» TASK DIRECTIONS: Output the listing exactly as written, apart from its pictures.
○ ○ ○
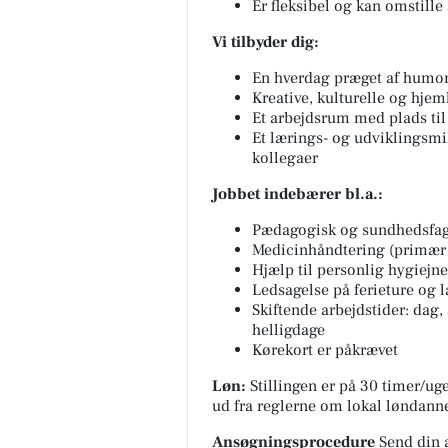
Er fleksibel og kan omstille
Vi tilbyder dig:
En hverdag præget af humo
Kreative, kulturelle og hjeml
Et arbejdsrum med plads til
Et lærings- og udviklings
kollegaer
Jobbet indebærer bl.a.:
Pædagogisk og sundhedsfagl
Medicinhåndtering (primær 
Hjælp til personlig hygiejne
Ledsagelse på ferieture og 
Skiftende arbejdstider: dag,
helligdage
Kørekort er påkrævet
Løn:
Stillingen er på 30 timer/u
ud fra reglerne om lokal løndanne
Ansøgningsprocedure
Send din 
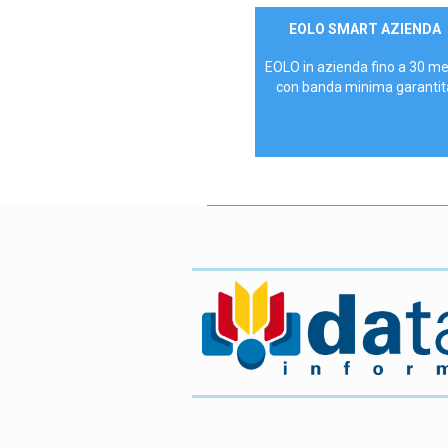
Contattaci
EOLO SMART AZIENDA
AZIENDE
EOLO in azienda fino a 30 m
con banda minima garantit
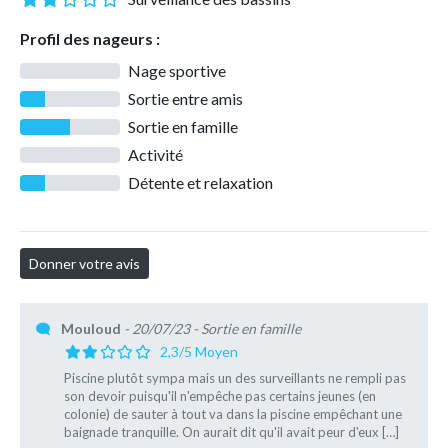
Profil des nageurs :
Nage sportive
Sortie entre amis
Sortie en famille
Activité
Détente et relaxation
Mouloud
- 20/07/23
- Sortie en famille
2,3/5 Moyen
Piscine plutôt sympa mais un des surveillants ne rempli pas
son devoir puisqu'il n'empêche pas certains jeunes (en
colonie) de sauter à tout va dans la piscine empêchant une
baignade tranquille. On aurait dit qu'il avait peur d'eux […]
○ ○ ○
» EXERCISE RESPONSE:
Er fleksibel og kan omstille
Vi tilbyder dig:
En hverdag præget af humo
Kreative, kulturelle og hjeml
Et arbejdsrum med plads til
Et lærings- og udviklings
kollegaer
Jobbet indebærer bl.a.:
Pædagogisk og sundhedsfagl
Medicinhåndtering (primær 
Hjælp til personlig hygiejne
Ledsagelse på ferieture og 
Skiftende arbejdstider: dag,
helligdage
Kørekort er påkrævet
Løn:
Stillingen er på 30 timer/u
ud fra reglerne om lokal løndanne
Ansøgningsprocedure
Send din 
Contattaci
EOLO SMART AZIENDA
AZIENDE
EOLO in azienda fino a 30 m
con banda minima garantit
Profil des nageurs :
Nage sportive
Sortie entre amis
Sortie en famille
Activité
Détente et relaxation
Mouloud
- 20/07/23
- Sortie en famille
2,3/5 Moyen
Piscine plutôt sympa mais un des surveillants ne rempli pas
son devoir puisqu'il n'empêche pas certains jeunes (en
colonie) de sauter à tout va dans la piscine empêchant une
baignade tranquille. On aurait dit qu'il avait peur d'eux […]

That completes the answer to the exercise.